The Center for Science in the Public Interest and the National Consumers League, both represented by the nonprofit law firm Earthjustice, filed a lawsuit last week in U.S. District Court for the District of Columbia challenging the U.S. Food and Drug Administration’s decision to delay a rule requiring chain restaurants, supermarkets, convenience stores, and other food retail establishments to post calorie counts for prepared food and beverages. FDA issued the rule requiring disclosure of calorie counts and other nutrition information in 2014 but, one day before industry was due to comply in May 2017, the FDA delayed the compliance deadline for an additional year until May 2018. Without menu labeling, it’s hard for consumers to estimate the calorie content of popular restaurant items.

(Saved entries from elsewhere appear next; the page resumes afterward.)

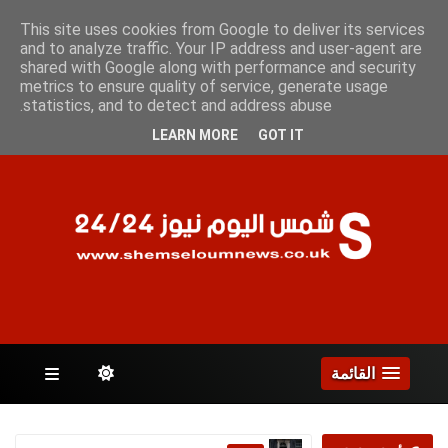
السبت 8 أغسطس 2026
This site uses cookies from Google to deliver its services
and to analyze traffic. Your IP address and user-agent are
shared with Google along with performance and security
metrics to ensure quality of service, generate usage
الصفحات
statistics, and to detect and address abuse.
LEARN MORE
GOT IT
القائمة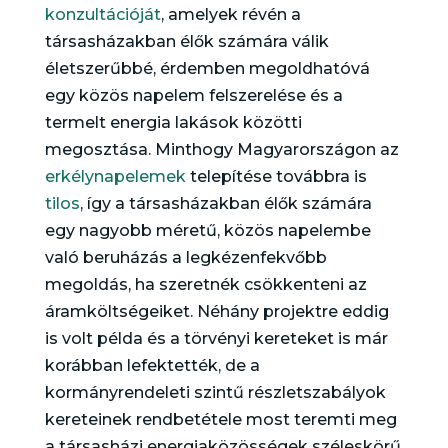
konzultációját
, amelyek révén a
társasházakban élők számára válik
életszerűbbé, érdemben megoldhatóvá
egy közös napelem felszerelése és a
termelt energia lakások közötti
megosztása. Minthogy Magyarországon az
erkélynapelemek
telepítése továbbra is
tilos
, így a társasházakban élők számára
egy nagyobb méretű, közös napelembe
való beruházás a legkézenfekvőbb
megoldás, ha szeretnék csökkenteni az
áramköltségeiket. Néhány projektre eddig
is volt példa és a törvényi kereteket is már
korábban lefektették, de a
kormányrendeleti szintű részletszabályok
kereteinek rendbetétele most teremti meg
a társasházi energiaközösségek széleskörű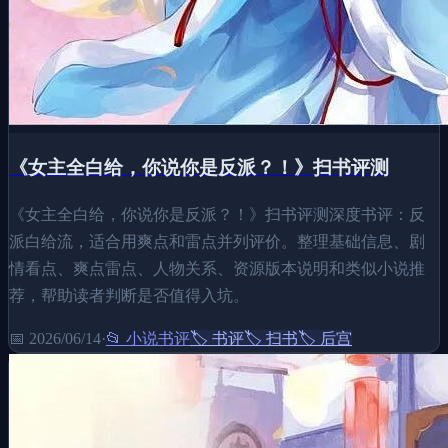
《女主全白给，你说你是反派？！》扫书评测
《女主全白给，你说你是反派？！》扫书评测深度书评：反
派白给流，适合用爽点和雷点并列评价。整理基础信息、剧
情看点、爽点雷点、人物关系、资源版本说明和类似小说推
荐，帮助读者判断是否值得入坑。
📅
2026/06/14
·
📂
小说书评
🏷️
书评
🏷️
扫书
🏷️
后宫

A new report from the Center for Science in the Public Interest shows how two major global soft-drink producers, Coca-Cola and PepsiCo, have sought to maintain their profits in the face of declining sales in wealthier countries by, like the tobacco industry, investing heavily in low- and middle-income countries. Thus, both companies, as well as other multinational and local beverage producers, are spending several billion dollars a year in such countries as Brazil, China, India, and Mexico to build bottling plants, create distribution networks, and advertise their products to maximize sales.
The Center for Science in the Public Interest posted a video showing its new Happiness Stand that offered pedestrians an appealing brew of 10 spoons of sugar, water and flavoring.